WASHINGTON – The House passed Wednesday the For the People Act, which would provide sweeping reforms to protect voters’ rights, increase election security, mandate independent redistricting and more.
The For the People Act, also known as H.R. 1, was first introduced and passed in 2019 during the last Congress and reintroduced by Rep. John Sabranes, D-Md.
The bill passed 220-210, with one Democrat joining all voting Republicans to oppose the bill. Two Republicans did not vote.
In a statement, Sabranes said the “2020 election underscored the need for comprehensive, structural democracy reform. Americans across the country were forced to overcome rampant voter suppression, gerrymandering and a torrent of special-interest dark money just to exercise their vote and their voice in our democracy.”
The bill had no chance of becoming law when Republicans controlled the Senate, with then-Senate Majority Leader Mitch McConnell, R-Ky., calling it a “terrible bill” and not giving it any floor time. Now with a 50-50 Senate, and Senate Democrats in control, it has somewhat of a higher chance of making it to President Joe Biden’s desk.
However, it faces the prospect of a GOP filibuster, a congressional tactic that essentially requires 60 Senate votes.
Former President Donald Trump, speaking at the Conservative Political Action Conference on Sunday, called the bill a “disaster” and “monster.”

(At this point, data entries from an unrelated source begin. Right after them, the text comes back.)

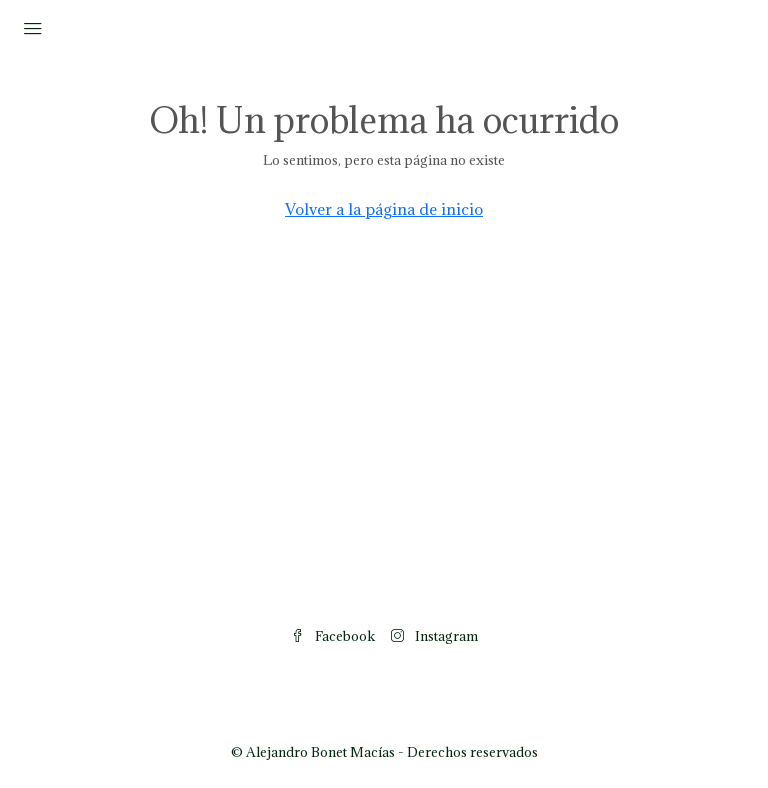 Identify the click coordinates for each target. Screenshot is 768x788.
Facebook (333, 636)
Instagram (434, 636)
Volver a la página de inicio (384, 209) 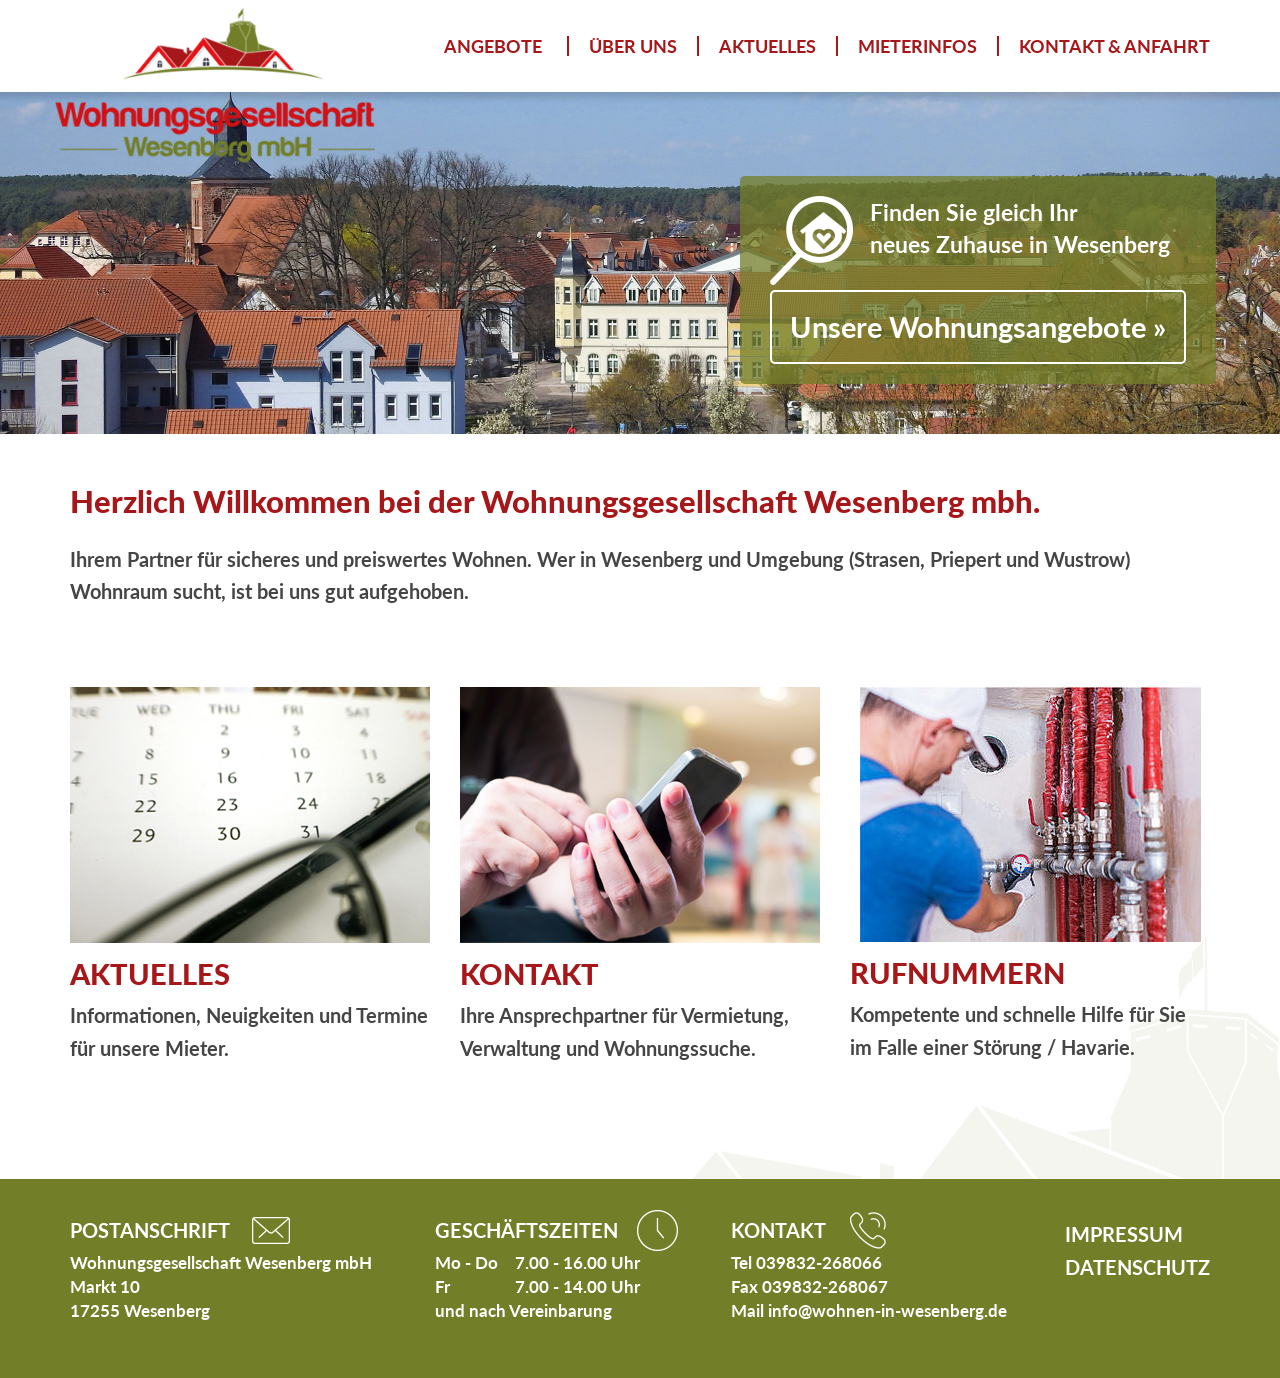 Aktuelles (767, 46)
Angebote (493, 46)
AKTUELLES (150, 973)
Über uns (633, 46)
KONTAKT (529, 973)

Here’s some of what the legislation would do:
Expand the voting pool
The bill seeks to increase voter turnout by expanding early voting, lessening identification requirements, allowing same-day registration and requiring states to set up automatic registration for federal elections for eligible voters.
The legislation says, “States and localities have eroded access to the right to vote through restrictions on the right to vote including excessively onerous voter identification requirements, burdensome voter registration procedures, voter purges, limited and unequal access to voting by mail, polling place closures, unequal distribution of election resources, and other impediments.”
About 165 bills that would restrict voting have been introduced this year in 43 states this year, a nearly fivefold increase from the same period in 2020, according to the Brennan Center for Justice.
The legislation would work to combat some of these restrictions by also requiring states to establish electronic voter registration and permit voters to register on Election Day, which Republicans say would make verification harder and lead to increased fraud.
The bill additionally would require states to automatically register felons once they’ve completed their sentences.
The legislation also would expand voter access to absentee and mail-in voting, as well as set ground rules for how voters drop off their ballots, apply to vote-by-mail and more.
Voting by mail skyrocketed in the 2020 election as a result of the COVID-19 pandemic, and uncertainty about voting in person. Some Republicans, including Trump and members of his campaign, falsely alleged it led to voter fraud and his loss.
Mandate independent redistricting
The legislation would lessen the influence of gerrymandering and require states to establish a bipartisan independent commission to redraw their congressional districts every 10 years.
Currently, a majority of states rely on their state legislatures to draw congressional lines following the census, leading to districts being disproportionately drawn and protective of either party.
However, the redistricting reforms wouldn’t kick in until the 2030 Census, “pursuant to the” next “decennial census.”
Ensure voting rights
One provision in the bill would restrict voter-roll purges by states that civil rights groups say disproportionately affect minority and low-income residents.
Another of the bill’s many provisions calls for Congress to improve voting protections that civil rights groups say have been eroded, notably by a 2013 Supreme Court decision.
That ruling, in Shelby County (Alabama) v. Holder, threw out a section of the 1965 Voting Rights Act that required states and other jurisdictions with a history of voter discrimination to obtain “pre-clearance” from federal officials before making election changes.
The legislation would limit states from purging nonactive voters from their voter rolls without verifying they are ineligible from voting in that state.
The bill aims to make casting a ballot take 30 minutes or less.
During the 2020 primaries and general elections, voters in several states sometimes waited for hours to cast a vote.
It would give the Department of Justice more power to step in to enforce voting rights.
Requires presidential tax returns
Trump never released his tax returns while in office and fought bitter legal battles for years to keep his tax returns under wraps.
If the legislation becomes law, presidents, vice presidents and candidates for the White House would be required to release their annual tax filings. It also would require the president and the vice president to file a financial disclosure form within 30 days of taking office.
Increase election security
The legislation would increase the security of elections by requiring the use of paper ballots, encourage risk-limiting audits of the ballots and more.
It would also crack down on voter intimidation and the spread of disinformation, including the promotion of false information regarding the right to vote.